Há, contudo, diferenças substantivas entre os
problemas que esses estadistas notáveis enfrentaram e o desempenho de Lula
neste terceiro mandato. Adenauer reconstruiu uma Alemanha devastada pela
guerra; Clemenceau conduziu a França à vitória na I Guerra Mundial; Churchill
foi o arquiteto da resistência ao nazismo na Europa. Lula enfrenta outros
desafios, principalmente os de recuperar o crescimento sustentado e de liderar
uma transição ecológica e tecnológica num mundo em transformação, para defender
a democracia e reconstruir a confiança e a coesão interna num país polarizado
ideologicamente.
Se conseguir unir estabilidade econômica,
inclusão social e credibilidade internacional, Lula terá um grande êxito. O
principal obstáculo não é a idade, mas o ambiente político que Lula ajudou a
criar: uma democracia fragmentada, marcada pela desinformação e pelo descrédito
institucional. Além disso, apesar do clima amistoso e da evidente empatia entre
Lula e Trump, as contradições nas relações entre os dois países não são
pequenas.
O preesidente Trump defende sua liderança
global e o alinhamento das democracias liberais ocidentais aos Estados Unidos,
enquanto Lula insiste em uma “autonomia ativa”, dialogando com Washington,
Pequim, Moscou e o Sul Global. Essa diferença é visível em temas como Ucrânia,
Venezuela e Brics.

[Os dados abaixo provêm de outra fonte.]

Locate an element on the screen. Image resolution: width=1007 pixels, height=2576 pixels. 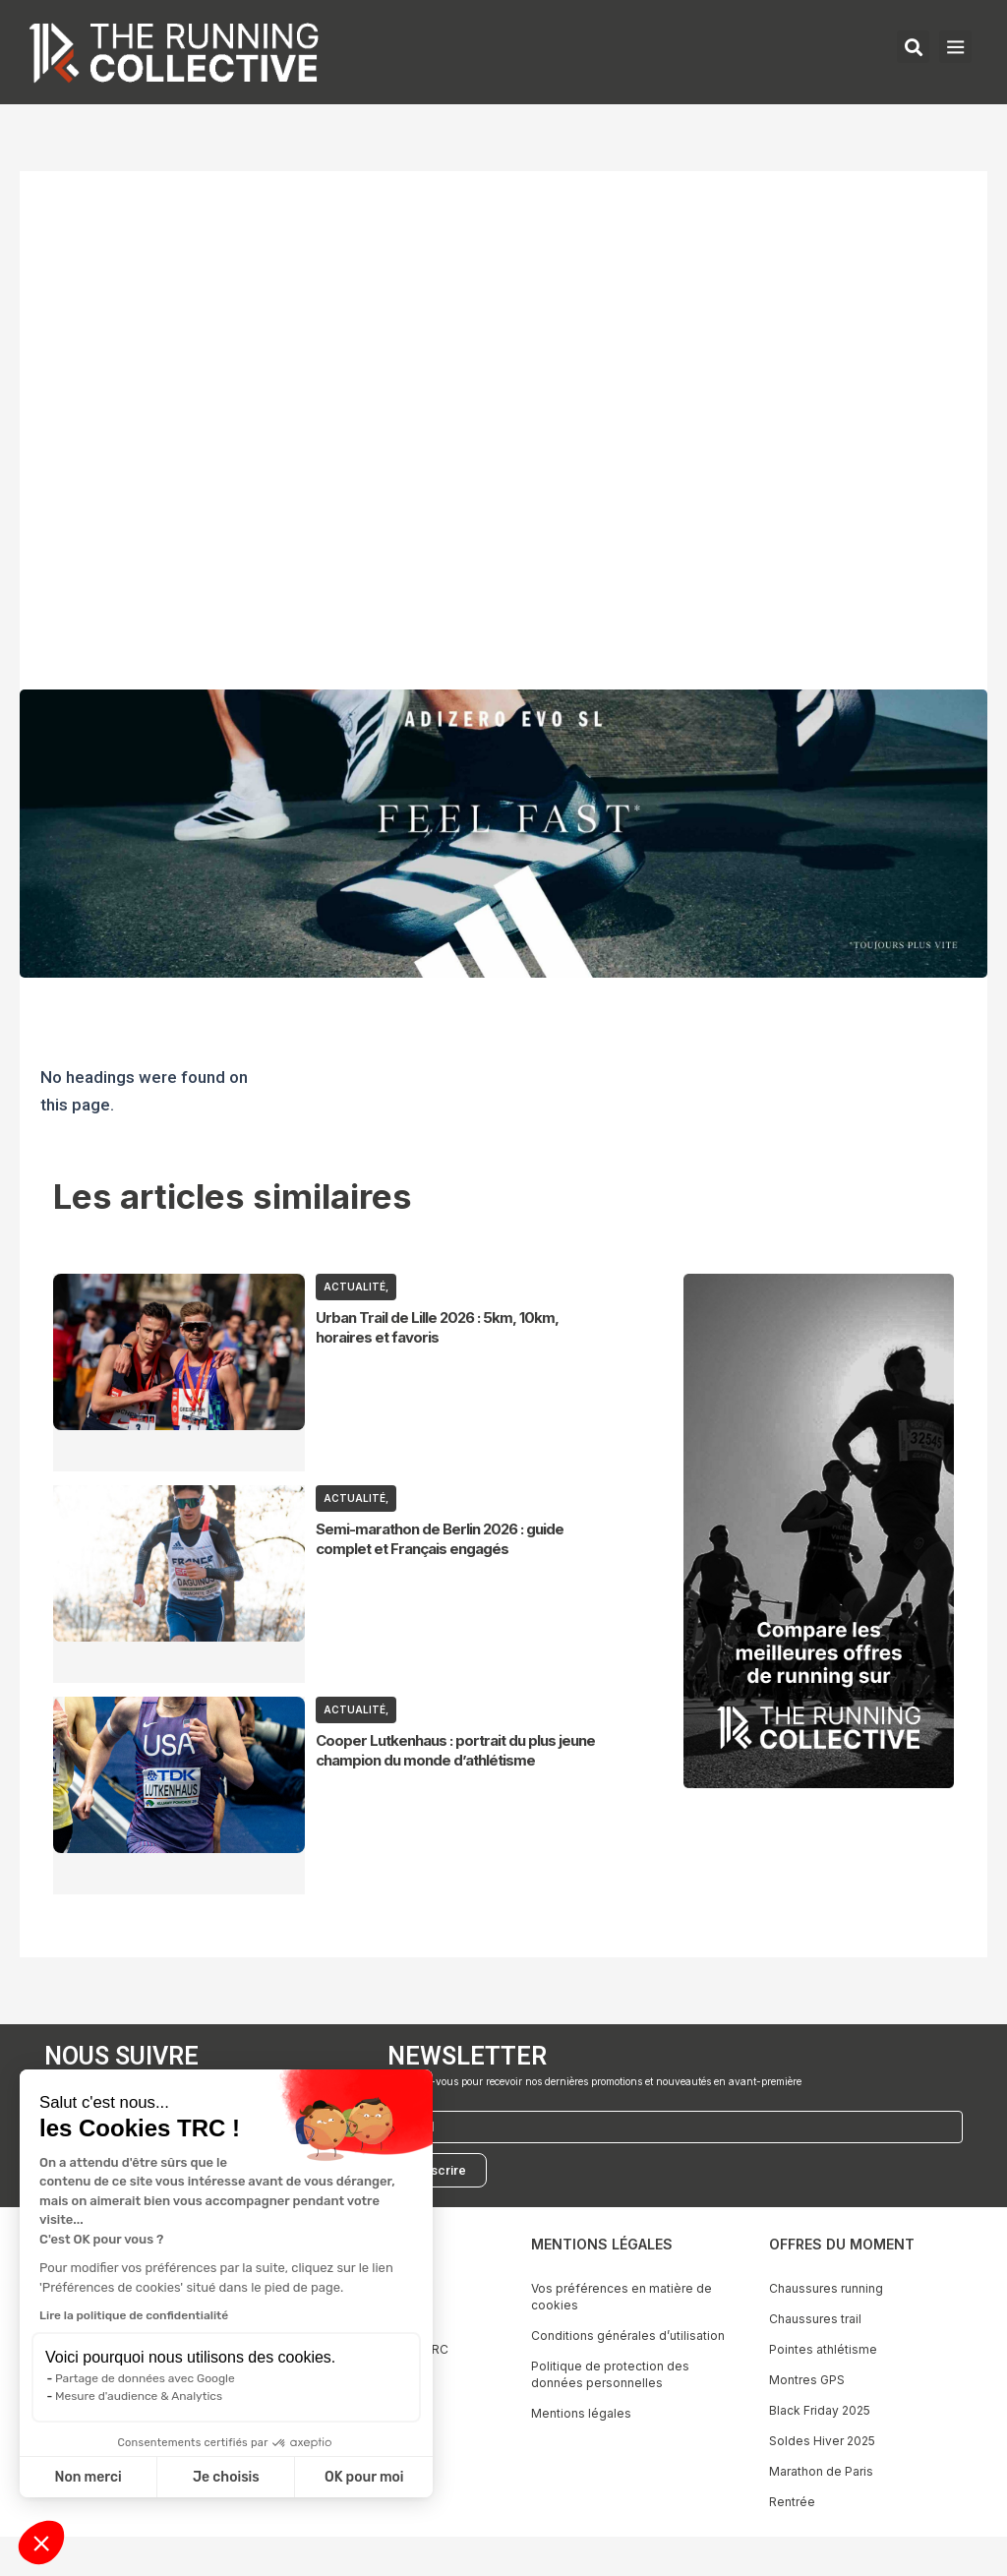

Washington vê a Amazônia como patrimônio ambiental global e
propõe mecanismos de vigilância e financiamento atrelados a metas; o Brasil
exige respeito à soberania e defende políticas ambientais que conciliem proteção
e desenvolvimento social.
Trump e Lula são opostos ideológicos. O
primeiro simboliza o populismo de direita e o protecionismo econômico; o
segundo, o trabalhismo latino-americano com traços de socialdemocracia. Os EUA
valorizam o livre mercado e o setor privado; o Brasil aposta em um Estado
indutor do desenvolvimento, com programas sociais e redistributivos. O governo
Trump reintroduziu o protecionismo com tarifas sobre aço, alumínio e produtos
agrícolas brasileiros.
O Brasil tenta equilibrar a balança ampliando parcerias com China, UE e Ásia. Washington pressiona pela exclusão da Huawei em redes 5G e infraestrutura; o Brasil insiste na liberdade tecnológica e na diversificação de parceiros. Apesar das diferenças, há interesses econômicos recíprocos que ocupam o centro das negociações. E uma tradicional cooperação em assuntos geopolíticos e Defesa, na qual Brasil e EUA reconhecem o peso estratégico um do outro, o primeiro como potência regional; o segundo, como potência global.